The alleged father, brother, and Chua Yan, a relative appeared in his behalf. Their stories were so conflicting and the lie was passed so often, that the board hardly knows whether to believe any of the testimony or disbelieve all of it. . . .

The alleged father and both of the witnesses contradicted themselves so many times, especially the second witness, and both of the witnesses have admitted to having falsely testified under oath, and the discrepancies are so many and so plainly false, that the board believes it to be a fraudulent case to the core.

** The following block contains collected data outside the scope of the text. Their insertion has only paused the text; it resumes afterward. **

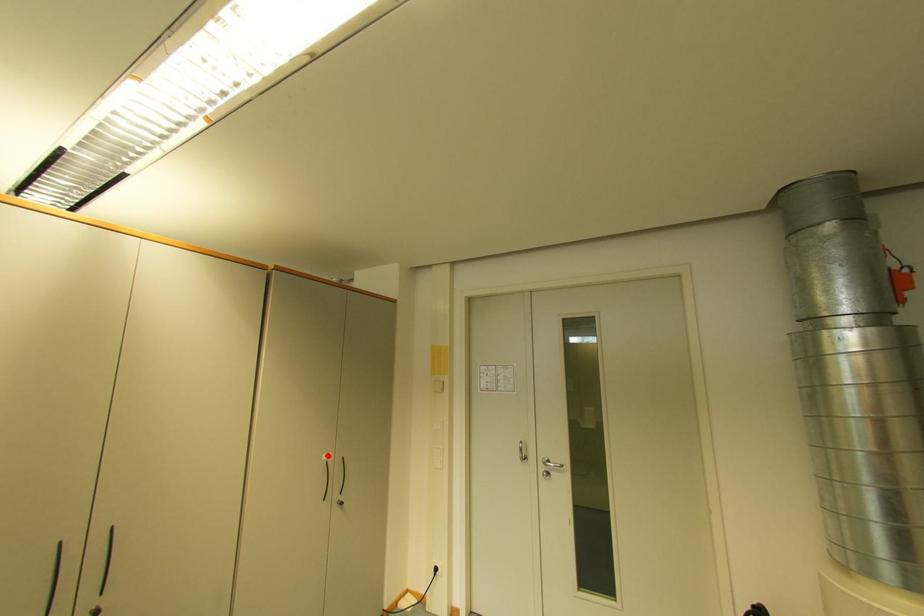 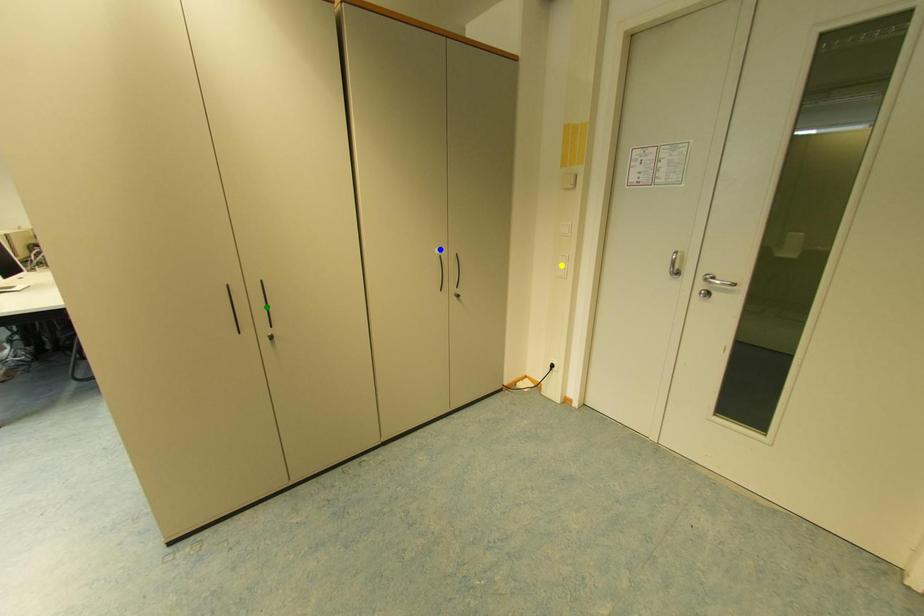 Question: I am providing you with two images of the same scene from different viewpoints. A red point is marked on the first image. You are given multiple points on the second image. Which mark in image 2 goes with the point in image 1?

Choices:
 (A) yellow point
 (B) green point
 (C) blue point

Answer: (C)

The board of special inquiry stated that there was no resemblance between the alleged son and the alleged father. It has been decided that a physical comparison may be made between a minor Chinese, an applicant for admission into the territory of the United States, with his alleged father, and that said comparison constitutes competent and material evidence, providing the fact of such comparison is made a part of the record. (Ex parte Choey Dee Ying, 214 Fed. Rep., 873; 2 Wigmore on Evidence, secs. 1150-1154; In re Jessup, 81 Cal., 408; 6 L. R. A., 594; Gilmanton vs. Ham, 38 N. H., 108, 113; Tan Beko vs. Collector of Customs, 26 Phil. Rep., 254; De la Cruz vs. Collector of Customs, 26 Phil. Rep., 270.)

It certainly can not be contended, however, under oath comparison, that if there is no resemblance between the alleged son and the alleged father, that the fact alone would constitute sufficient proof to show that the alleged parentage did not exist. The mere absence of parental resemblance, in the face of other proof, would not be sufficient to declare that the parentage did not exist. If the courts should decide that lineage and legitimacy depended upon parental physiognomy or bodily marks of similarity, a great many people might be deprived of their legal inheritance. Legitimacy can not depend wholly upon the presence or absence of parental similarity of physical appearance. Neither was it made the basis of the decision of the board of special inquiry.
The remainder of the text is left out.